┏━━
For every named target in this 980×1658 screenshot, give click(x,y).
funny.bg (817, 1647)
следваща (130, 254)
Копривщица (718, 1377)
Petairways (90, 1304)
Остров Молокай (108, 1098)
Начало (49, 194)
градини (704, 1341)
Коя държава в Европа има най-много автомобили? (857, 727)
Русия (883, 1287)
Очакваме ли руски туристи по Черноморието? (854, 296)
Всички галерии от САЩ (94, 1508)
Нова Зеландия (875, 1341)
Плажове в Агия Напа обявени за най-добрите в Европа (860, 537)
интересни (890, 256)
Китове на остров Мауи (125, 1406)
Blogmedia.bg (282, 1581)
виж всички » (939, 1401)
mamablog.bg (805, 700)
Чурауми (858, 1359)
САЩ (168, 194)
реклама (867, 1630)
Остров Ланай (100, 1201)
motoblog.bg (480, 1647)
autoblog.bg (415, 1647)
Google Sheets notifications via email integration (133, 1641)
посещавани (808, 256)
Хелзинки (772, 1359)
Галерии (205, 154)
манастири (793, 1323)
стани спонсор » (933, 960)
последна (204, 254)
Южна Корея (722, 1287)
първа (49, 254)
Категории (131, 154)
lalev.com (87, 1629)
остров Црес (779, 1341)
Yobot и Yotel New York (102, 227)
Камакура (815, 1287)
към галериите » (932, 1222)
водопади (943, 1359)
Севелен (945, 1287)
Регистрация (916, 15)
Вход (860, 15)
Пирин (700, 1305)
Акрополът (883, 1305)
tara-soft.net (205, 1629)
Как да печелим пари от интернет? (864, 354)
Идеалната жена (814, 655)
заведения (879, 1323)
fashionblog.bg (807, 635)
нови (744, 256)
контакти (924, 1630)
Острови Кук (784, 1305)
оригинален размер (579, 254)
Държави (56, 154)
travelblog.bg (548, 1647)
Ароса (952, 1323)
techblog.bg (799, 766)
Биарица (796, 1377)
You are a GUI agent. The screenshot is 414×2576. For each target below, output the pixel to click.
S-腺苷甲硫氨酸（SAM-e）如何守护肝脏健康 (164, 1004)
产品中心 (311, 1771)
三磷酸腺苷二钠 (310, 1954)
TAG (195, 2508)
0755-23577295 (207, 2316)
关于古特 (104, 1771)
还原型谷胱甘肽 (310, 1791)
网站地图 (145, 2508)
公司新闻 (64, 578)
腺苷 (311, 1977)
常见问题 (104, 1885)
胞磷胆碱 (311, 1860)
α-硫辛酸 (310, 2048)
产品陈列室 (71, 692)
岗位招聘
┗━━
Please transcribe the listing in its entirety, exactly.

▶ _Response_
For every named target in this 980×1658 screenshot, give click(x,y).
funny.bg (817, 1647)
следваща (130, 254)
Копривщица (718, 1377)
Petairways (90, 1304)
Остров Молокай (108, 1098)
Начало (49, 194)
градини (704, 1341)
Коя държава в Европа има най-много автомобили? (857, 727)
Русия (883, 1287)
Очакваме ли руски туристи по Черноморието? (854, 296)
Всички галерии от САЩ (94, 1508)
Нова Зеландия (875, 1341)
Плажове в Агия Напа обявени за най-добрите в Европа (860, 537)
интересни (890, 256)
Китове на остров Мауи (125, 1406)
Blogmedia.bg (282, 1581)
виж всички » (939, 1401)
mamablog.bg (805, 700)
Чурауми (858, 1359)
САЩ (168, 194)
реклама (867, 1630)
Остров Ланай (100, 1201)
motoblog.bg (480, 1647)
autoblog.bg (415, 1647)
Google Sheets notifications via email integration (133, 1641)
посещавани (808, 256)
Хелзинки (772, 1359)
Галерии (205, 154)
манастири (793, 1323)
стани спонсор » (933, 960)
последна (204, 254)
Южна Корея (722, 1287)
първа (49, 254)
Категории (131, 154)
lalev.com (87, 1629)
остров Црес (779, 1341)
Yobot и Yotel New York (102, 227)
Камакура (815, 1287)
към галериите » (932, 1222)
водопади (943, 1359)
Севелен (945, 1287)
Регистрация (916, 15)
Вход (860, 15)
Пирин (700, 1305)
Акрополът (883, 1305)
tara-soft.net (205, 1629)
Как да печелим пари от интернет? (864, 354)
Идеалната жена (814, 655)
заведения (879, 1323)
fashionblog.bg (807, 635)
нови (744, 256)
контакти (924, 1630)
Острови Кук (784, 1305)
оригинален размер (579, 254)
Държави (56, 154)
travelblog.bg (548, 1647)
Ароса (952, 1323)
techblog.bg (799, 766)
Биарица (796, 1377)
You are a GUI agent. The screenshot is 414×2576. For each target below, output the pixel to click.
S-腺苷甲硫氨酸（SAM-e）如何守护肝脏健康 (164, 1004)
产品中心 (311, 1771)
三磷酸腺苷二钠 (310, 1954)
TAG (195, 2508)
0755-23577295 (207, 2316)
关于古特 (104, 1771)
还原型谷胱甘肽 (310, 1791)
网站地图 (145, 2508)
公司新闻 (64, 578)
腺苷 (311, 1977)
常见问题 (104, 1885)
胞磷胆碱 (311, 1860)
α-硫辛酸 (310, 2048)
产品陈列室 (71, 692)
岗位招聘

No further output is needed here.